So in the… a lot of successive generations (they’ve) used Burroughs’ methods of writing, liberating himself from obsession by using the “cut-up” method, liberating himself from the product of his own stereotypes, you might say, liberating himself from his own obsessions and stereotypes by using chance methods, like John Cage, in his writings – and that’s had quite an affect on generations later in the ‘Sixties and ‘Seventies and ‘Eighties and ‘Nineties, up to you tooSo there’s a…  The basic theme is the proposition of regaining our own senses, understanding our own minds, some meeting of Eastern thought with Western mind – and that also led with Gary Snyder and Michael McClure, another poet, (and Kerouac to some extent), with the theme, the preoccupation with, ecological thinking (which Snyder introduced into poetry in America in 1955).  So those, I would say  are the main themes which developed over the years – plus an interest in spoken poetry (because of the idiomatic nature of the poetry) or even poetry as song (since Kerouac derived a lot of his inspiration from African-American cadences, rhythms and speech-patterns, through bebop music of the ‘Forties  – that led to an interest in jazz, of course, and led Kerouac to perform with music and myself to write music).
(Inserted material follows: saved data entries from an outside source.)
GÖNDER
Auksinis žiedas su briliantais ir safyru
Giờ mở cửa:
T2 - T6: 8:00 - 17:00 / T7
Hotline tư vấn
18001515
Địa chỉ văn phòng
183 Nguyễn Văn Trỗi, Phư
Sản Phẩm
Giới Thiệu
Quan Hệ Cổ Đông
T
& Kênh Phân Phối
Kerouac’s Mexico City Blues, according to Bob Dylan, was the very book that inspired him to poetry also. So there was a great deal of fall-out from the very openings and liberations we stumbled on.

AE: When you started exploring these fields back in the ‘Forties did you feel like you were working in a previous tradition of rebels and free minds or did you feel like a person discovering the world by himself?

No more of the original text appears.